Obama Becomes the Biggest Spender
This crisis started two decades ago when America pursued a policy of consumption and deficit spending amassing a horrendous debt load. The United States expanded government spending and influence incurring massive deficits running to hundreds of billions and now trillions a year. And trillions of government subsidies, guarantees and credits created an artificial GDP driver of home ownership that perpetuated the myth that every American had a right of homeownership or a chicken in every pot. To pay for this spending, monetary policy was based on unlimited money printing. In 2002, Ben Bernanke, a Fed governor then, delivered a speech saying the government had a technology called the “printing press”, that “allows it to produce as many US dollars as it wishes at essentially no cost”. Combined debt (government, business and consumer) has exploded to 360 percent of debt to GDP ratio surpassing the peak debt of 250 percent in 1933. Today, America has become the world’s biggest debtor amassing $60 trillion of debt, more than four times its $14 trillion economy. And that doesn’t count Fannie or Freddie’s liabilities and of course the entitlement liabilities. The next couple of generations are doomed to repay this debt.
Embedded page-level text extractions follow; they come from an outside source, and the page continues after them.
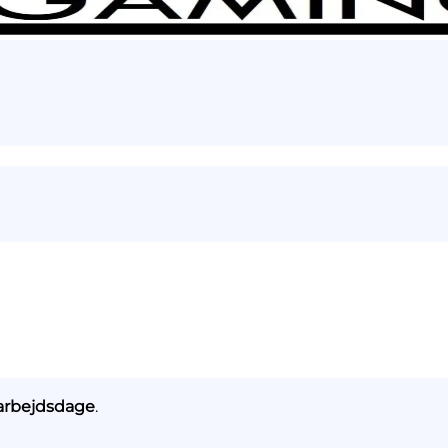
rbejdsdage
.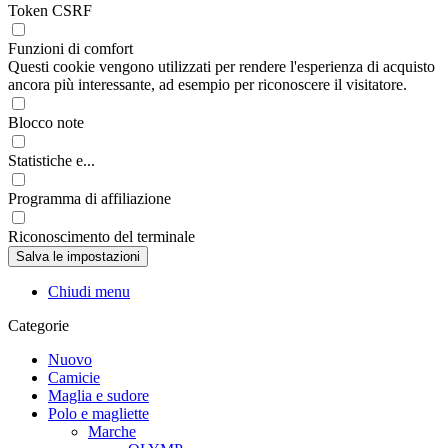
Token CSRF
Funzioni di comfort
Questi cookie vengono utilizzati per rendere l'esperienza di acquisto
ancora più interessante, ad esempio per riconoscere il visitatore.
Blocco note
Statistiche e...
Programma di affiliazione
Riconoscimento del terminale
Chiudi menu
Categorie
Nuovo
Camicie
Maglia e sudore
Polo e magliette
Marche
President Obama has become the biggest spender in America’s peacetime history. Clearly, the private sector can no longer support the weight of government. And no one is focusing on America’s liabilities, except for its creditors. The budget deficit exceeds $1 trillion, or 10 percent of GDP and government debt is approaching 100 percent of GDP which is dependent on foreign financing. As recently as 2005, total federal spending was $2.47 trillion. In only two years, Obamanomics has cost almost $3 trillion of debt. The US dollar has given up almost eight percent in two months, dropping more than one percent in a week amid growing concerns the last stimulus package is waning in influence. A year into the recovery and twenty months of cheap money later, there are new calls for yet another round of stimulus, reminding investors that the US will again resort to the printing press. The problem of Mr. Obama’s bailouts and stimulus programs is that most went to Wall Street and the transfer payments had little growth or investment payback.
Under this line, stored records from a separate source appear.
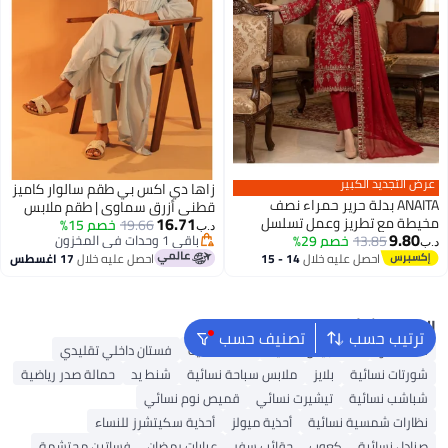
عرض التجديد الكبير
زاها دي اكس بي طقم سالوار كاميز
ANAITA بدلة حرير حمراء نصف
قطني أزرق سماوي | طقم ملابس
16.71
مخيطة مع تطريز وعمل تسلسل
نسائية تقليدية
19.66
خصم 15%
د.ب‏
9.80
13.85
خصم 29%
باقي 1 وحدات في المخزون
د.ب‏
8
باقي 1 وحدات في المخزون
احصل عليه خلال
14 - 15
احصل عليه خلال
17 اغسطس
اغسطس
البحث الشائع
ترتيب حسب
تصنيف حسب
شنط ألدو
شنط جيس نسائية
شنط نسائية
فستان داخلي تقليدي
شورتات نسائية
بلايز
ملابس سباحة نسائية
شنط يد
حمالة صدر رياضية
شباشب نسائية
تيشيرت نسائي
قميص نوم نسائي
نظارات شمسية نسائية
أحذية ميولز
أحذية سكيتشرز للنساء
صنادل نسائية
كعوب
حقائب سفر
عبايات رمضان
فساتين محتشمة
For some time we have felt that America’s preoccupation with deflation and recession was misguided. Americans continue to supply their economy with too much liquidity, financing their government deficit with other people’s money. US banks have invested some $1 trillion of their largesse to finance America’s deficits as their holdings have doubled in the past two years, in a “quid pro quo” transaction with the US Treasury. Rates on US debt remain the lowest in decades. And to pay for the never ending deficits, the Federal Reserve, conducted rounds of quantitative easing (QE), printing more money to purchase its own debt pushing more liquidity into the system. Stricken with attention deficit disorder (ADD) syndrome, Obama’s White House, the serial bailout king, recently passed a $26 billion state aid package with some $10 billion passed through to the Teacher’s union payroll. And just ahead of the midterm elections, Obama’s ADD ways continues by doling out another $50 billion in infrastructure bailouts and now there is talk of tax cuts. What is really happening here is a wealth transfer; from responsible creditors to irresponsible debtors.
Was it All Worth It?
Why the push for another round of stimulus? Most economists and policymakers continue to believe in that outdated Keynesian multiplier of a dollar in spending creates $1.50 in gross domestic product. Wrong. President Obama’s credibility was squandered over his government’s expenditures from “cash for clunker” schemes to the trillion dollar Obamacare to an expansionist government that has crowded out the private sector. Federal expenditures continue to outpace economic growth, climbing to over 35 percent, up from 23.5 percent in 1985. Unemployment remains stubbornly high, in fact, higher than the White House’s projections which said that without government support, unemployment would reach 9 percent, but with government support it would remain under 8 percent. Today, it is almost 10 percent.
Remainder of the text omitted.